Dangerous liaison: infertility and adoption
Claudia Corrigan D’Arcy wrote a terrific and passionate essay on the relationship between infertility and adoption, and why current mainstream attitudes on this are skewed: Fertility and Getting Pregnant vs Infertility and Fertility and Getting Pregnant vs Infertility and Adoption. I love the grandmother analogy, Claudia, brilliant!
As someone who came to adoption from infertility, I feel like I can write about this subject with a fairly decent chunk of authority. I did, actually, on the old blog, and therefore won’t go into my personal experience with infertility and deciding to adopt here. Instead, and for those adoptive parents who may read Claudia’s post with disdain or dismissal, I’d like to offer a few additional thoughts to encourage you to rethink the “win-win” that often characterizes infertility and adoption.
Infertility is a medical problem: the inability to become pregnant and/or bring a pregnancy to term. Infertility can only be resolved by a successful pregnancy. Pregnancy, however, isn’t an end to itself in the same way correcting other medical problems is (removing a tumor, for example, or putting cancer into remission). It’s no wonder most people view a child as the ultimate cure for infertility, which in turn sends us down a slippery ethical slope.
Take a look at the website of RESOLVE, the well-respected infertility support organization. Click the Family Building Options link, and look at what’s right up at the top of the list. With that simple menu option, RESOLVE sends its constituents and the public a message that, in spite of its tagline (The National Infertility Association), it does not restrict its support to the medical condition of infertility, but instead includes non-medical support for childlessness in its mission.

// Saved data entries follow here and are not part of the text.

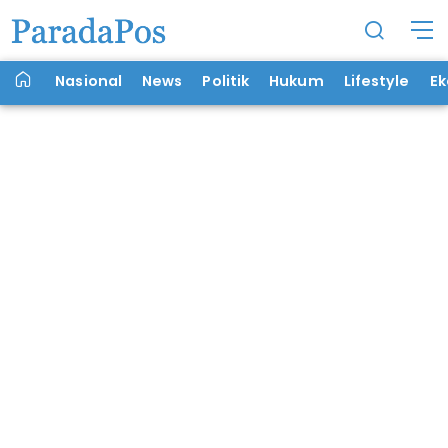
Nasional
News
Politik
Hukum
Lifestyle
E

Look further at the information on the Adoption page. It is a how-to list, focusing on types of adoption and how to pay for it, no more than that. This is not the way anyone should enter the world of adoption.
I say this with regret, as a former member and DC chapter president of RESOLVE back in the late 80s. I, like many others, viewed infertility and childlessness as essentially the same, and adoption as a cure for both. Those of us who moved toward adoption did so with impunity, believing we had the same right to adopt as other fellow infertiles had to a cycle of IVF. It was, and continues to be, a dangerous attitude.
Adoption is not a treatment for infertility. Removing adoption from the infertility vocabulary would do adoption reform and justice a world of good.